EXTRACTED RECORDS ▸

==================================================

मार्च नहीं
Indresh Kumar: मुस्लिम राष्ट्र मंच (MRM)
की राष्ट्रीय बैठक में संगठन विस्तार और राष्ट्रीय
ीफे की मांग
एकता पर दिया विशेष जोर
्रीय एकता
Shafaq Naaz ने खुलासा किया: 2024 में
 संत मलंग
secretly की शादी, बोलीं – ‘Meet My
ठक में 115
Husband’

==================================================

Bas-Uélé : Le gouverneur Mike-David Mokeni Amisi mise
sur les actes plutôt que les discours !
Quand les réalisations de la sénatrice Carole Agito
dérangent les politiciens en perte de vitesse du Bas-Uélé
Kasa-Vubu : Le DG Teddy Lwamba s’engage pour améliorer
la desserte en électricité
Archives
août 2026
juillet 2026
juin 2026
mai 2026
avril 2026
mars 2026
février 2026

==================================================

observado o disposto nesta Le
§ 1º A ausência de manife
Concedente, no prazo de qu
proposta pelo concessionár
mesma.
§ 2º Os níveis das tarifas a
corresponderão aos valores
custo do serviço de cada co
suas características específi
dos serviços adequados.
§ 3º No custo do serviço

==================================================

WORK INSTRUCTION ▸ What you give back must be the stretch above, starting at the line with "das tarifas a" and ending at the line with "No custo do serviço", copied exactly.

EXPECTED ANSWER ▸
§ 2º Os níveis das tarifas a
corresponderão aos valores
custo do serviço de cada co
suas características específi
dos serviços adequados.
§ 3º No custo do serviço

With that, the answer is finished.